Case 2. A case of galactorrhea due to self-prescribed estrogene-treatment in a male-to-female transgender
This story began at the early 70's, while in the former USSR no law regulation existed on gender dysphoria and even the mere idea about the existence of such a problem was unfamiliar to Russian physicians. Patient P. was a normal full term male baby. At the age of 10, he started feeling a desire to wear girls' clothing. At the age of 15, he came to a firm conclusion that he was a girl, and thus started urinating like one (squatting), wearing lipstick and makeup. He also greatly suffered from having a «deformity» — his male reproductive organs. At the age of 17, working as a hospital cleaner, he began injecting himself with estrogenes and progesterone which lead to the development of mammary glands and, in the end, constant milk flow from the breasts. To receive a passport he showed this effect to the police staff and officially changed his gender to female. At the age of 23 the mammary gland showed a development stage corresponding to that of a 15—16 year old girl (due to periodical intake of estrogens) with a nipple discharge (sizable droplets upon applying pressure — galactorrhea ++). He insisted on castration and penile amputation due to feelings of shame which came from having a «deformity» inappropriate to his gender. Skull x-ray revealed normal sella turcica in terms of form and size, however there were signs of increased in-tracranial pressure. The thyroid gland functions were within normal limits. Radioimmunoassay was performed using standard radioimmunoassay kits (Sorin). A slightly elevated prolactin level in the blood was revealed — 24 ng/ml (normal range for males, 4—15 ng/ml). Given multiple suicide attempts, unsuccessful psychiatric treatment, female gender, and a female social role, the patient ultimately underwent castration and feminizing genito-plasty at the age of 27 as a means of social rehabilitation. Some time after surgery, the patient regained interest in life. Surgical and hormonal treatment resulted in the patient exhibiting an overwhelming maternal instinct. Being single, the patient secured her right to adopt a child, simulated pregnancy and was discharged from a maternity hospital with a son. Immediately after «labor», the patient showed significant increase in galactorrhea (+++) and forceful milk ejection reflex. The baby was nursed until the age of 6 months. These findings lead us to believe that galactorrhea in the patient may be due to several factors.

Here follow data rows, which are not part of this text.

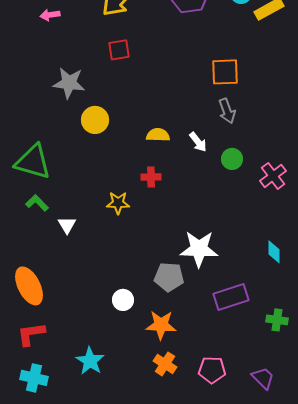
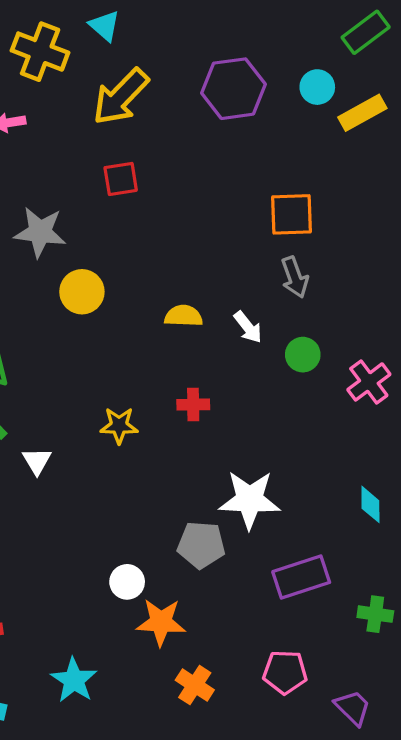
red cross: (151, 177) -> (193, 405), moved
orange star: (161, 325) -> (161, 622), moved
pink pentagon: (212, 370) -> (285, 672), moved

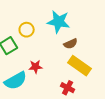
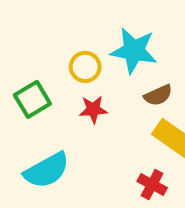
yellow circle: (27, 30) -> (85, 67), moved
red star: (36, 67) -> (93, 109), moved

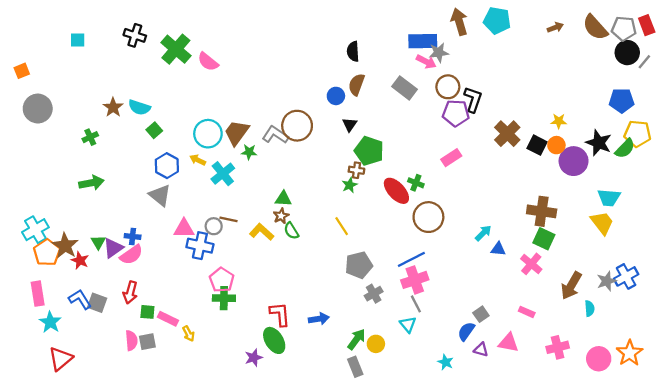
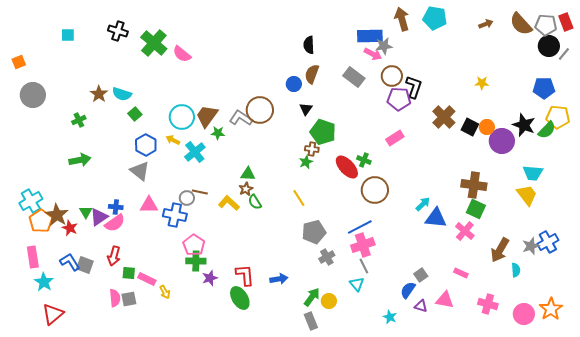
yellow star: (559, 121) -> (482, 83), moved
pink triangle: (184, 228) -> (149, 205), moved
blue triangle: (498, 249) -> (436, 218), size x1.6
pink cross: (558, 347) -> (488, 304), turned 30
purple star: (254, 358) -> (210, 278), moved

1. Increased prolactin level as a result of estrogen use and treatment with cyproterone acetate. Estrogens have long been known to increase prolactin levels in the blood, and similar properties of cyproterone acetate were shown by K. Schmidt-Golewizer et al.
2. Increased intracranial pressure. Its role in disorders of the neuroendocrine system (galactorrhea in particular) was demonstrated by R. Paterson.